Puis, un léger soubresaut d’espoir à une journée du centenaire. Le généraliste devisait à qui voulait l’entendre, lui, un sauveur incarné. Monsieur le curé exprimait hors de tout doute – sa Foi inébranlable - que la Bonté Divine l’imprégnait de l’albédo d’une grâce immaculée dans le ceint couronné de la Vierge Marie. Le maire ventait pour sa part, la qualité des médicaments transportés en toute hâte, se réclamant de la guérison à venir.
Vers 23h20 cette nuit-là, Varinia Xiomara Rodriguez-Ferreira replongeait de nouveau dans les abimes de la maladie et la souffrance perverse. La grippe, presque douée d’une personnalité à elle seule, à la fois persévérante et ignoble envers cette vieille. Le cœur s’arrêta une première fois. Un vigoureux massage prodigué par Dr Mandez-Rosario la ramena momentanément à la vie. Puis, un autre arrêt cardiaque inopiné succéda le premier. Même traitement, sauf que l’arrêt cardiaque et respiratoire dura au moins 3 minutes. Un soulagement collectif emplit la pièce lorsqu’elle retourna au monde des vivants. Pendant un temps, on put conclure faussement que le pire était passé. Jamais deux sans trois, dira-t-on.
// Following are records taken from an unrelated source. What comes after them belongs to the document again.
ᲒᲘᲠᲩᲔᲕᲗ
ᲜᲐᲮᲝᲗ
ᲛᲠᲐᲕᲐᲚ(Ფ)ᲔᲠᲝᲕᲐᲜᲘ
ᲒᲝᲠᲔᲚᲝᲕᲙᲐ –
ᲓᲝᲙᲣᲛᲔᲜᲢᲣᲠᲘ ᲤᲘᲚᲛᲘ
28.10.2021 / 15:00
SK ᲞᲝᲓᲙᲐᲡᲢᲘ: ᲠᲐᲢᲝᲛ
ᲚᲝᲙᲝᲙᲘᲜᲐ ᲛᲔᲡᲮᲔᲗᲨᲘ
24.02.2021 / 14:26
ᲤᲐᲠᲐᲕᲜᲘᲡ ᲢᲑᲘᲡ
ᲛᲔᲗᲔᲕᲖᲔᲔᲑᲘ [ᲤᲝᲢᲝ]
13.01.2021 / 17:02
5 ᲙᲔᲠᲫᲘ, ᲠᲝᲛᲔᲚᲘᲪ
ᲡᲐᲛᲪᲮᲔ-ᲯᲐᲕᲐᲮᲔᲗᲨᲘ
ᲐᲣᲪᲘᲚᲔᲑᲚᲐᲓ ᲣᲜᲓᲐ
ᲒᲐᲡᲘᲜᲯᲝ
Dr Julio-José Mendez-Rosario eut beau y mettre toute l’intensité qu’il le pouvait contre la cage thoracique de la pauvre mémé, au point de lui casser deux côtes du sternum, cependant cette dernière passa au trépas définitif. Il était 23H57.
Dans les jours suivants, la rumeur s’éleva au faîte et à l’effet que le Dr Mendez-Rosario n’était ni plus ni moins, un médecin incompétent et brutal, que les médicaments apportés par le maire étaient sans doute frelatés et inefficaces ou que le curé était un athée de première. D’autres citoyens prétendirent que l’horloge du dispensaire retardait d’au moins 5 bonnes minutes alors que paradoxalement d’autres estimaient que même si elle avait survécu au-delà de minuit ou tout juste après, les arrêts cardiaques ne comptaient pas comme des instants d’existence. Un jeune garçon fit l’observation que si le calendrier avait été un mois de 30 jours, elle aurait eu 100 années, cela ne calma personne. Les esprits s’échauffèrent et des bagarres sanglantes éclatèrent au cœur du village estomaqués par tant de passions.
Le Grand Felipe, le journaliste émérite, rédigea un reportage sur le village au grand détriment de la population locale. Il rapportait dans son article le décès de deux personnes pendant la bagarre et la violence qui sévissait dans ce petit hameau de la Cordillère des Andes.
Incidemment, on apprit plus tard, que la stagiaire s’était fourvoyée. Varinia Xiomara Rodriguez-Ferreira n’avait que 98 ans, tout comme sa jumelle habitant Santiago.